___ DATA FOR REVIEW
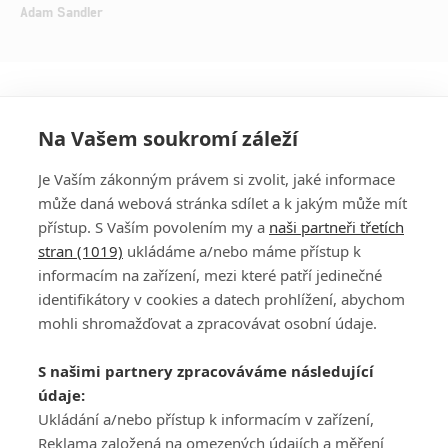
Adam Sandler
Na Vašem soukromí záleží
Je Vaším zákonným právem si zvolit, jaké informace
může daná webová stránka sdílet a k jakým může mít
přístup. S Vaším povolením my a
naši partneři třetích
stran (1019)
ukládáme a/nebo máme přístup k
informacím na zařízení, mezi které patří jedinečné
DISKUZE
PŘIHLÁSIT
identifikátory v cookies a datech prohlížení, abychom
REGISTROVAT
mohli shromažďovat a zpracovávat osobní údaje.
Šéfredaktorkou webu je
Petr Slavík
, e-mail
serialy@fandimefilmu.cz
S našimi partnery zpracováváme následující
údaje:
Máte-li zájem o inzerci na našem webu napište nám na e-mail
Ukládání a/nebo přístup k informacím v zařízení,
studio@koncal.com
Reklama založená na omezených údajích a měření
______
___ DATA FOR REVIEW
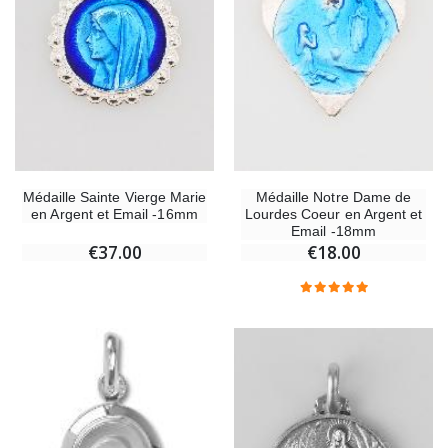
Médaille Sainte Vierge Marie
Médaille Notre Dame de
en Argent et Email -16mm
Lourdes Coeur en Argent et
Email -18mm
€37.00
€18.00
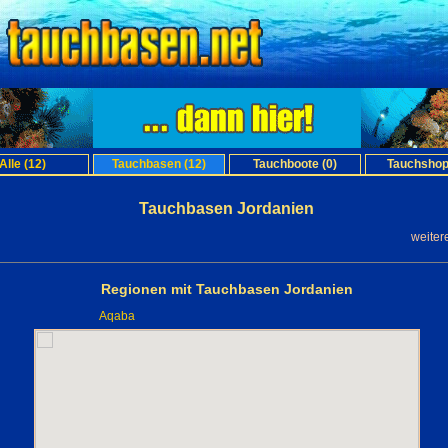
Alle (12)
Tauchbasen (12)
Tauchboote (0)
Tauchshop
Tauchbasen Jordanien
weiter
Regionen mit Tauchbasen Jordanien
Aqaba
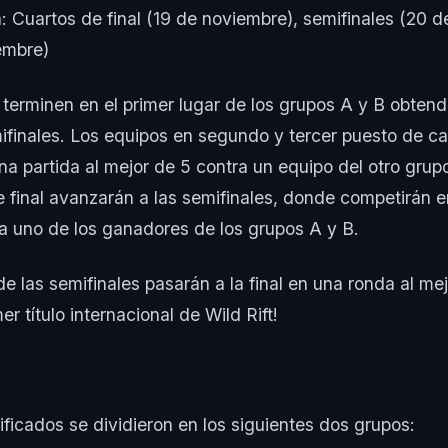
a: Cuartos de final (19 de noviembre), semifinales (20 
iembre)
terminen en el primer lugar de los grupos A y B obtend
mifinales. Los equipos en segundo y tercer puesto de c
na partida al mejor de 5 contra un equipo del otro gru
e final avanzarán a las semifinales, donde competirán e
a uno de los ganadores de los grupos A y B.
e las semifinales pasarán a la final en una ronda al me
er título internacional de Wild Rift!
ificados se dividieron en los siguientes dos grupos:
______
| WORK TO BE COMPLETED |
Start with the line above that contains "e las semifinales" and stop after the line that contains "ificados se dividieron". Output those lines exactly, and only those.

| RESPONSE |
e las semifinales pasarán a la final en una ronda al me
er título internacional de Wild Rift!
ificados se dividieron en los siguientes dos grupos:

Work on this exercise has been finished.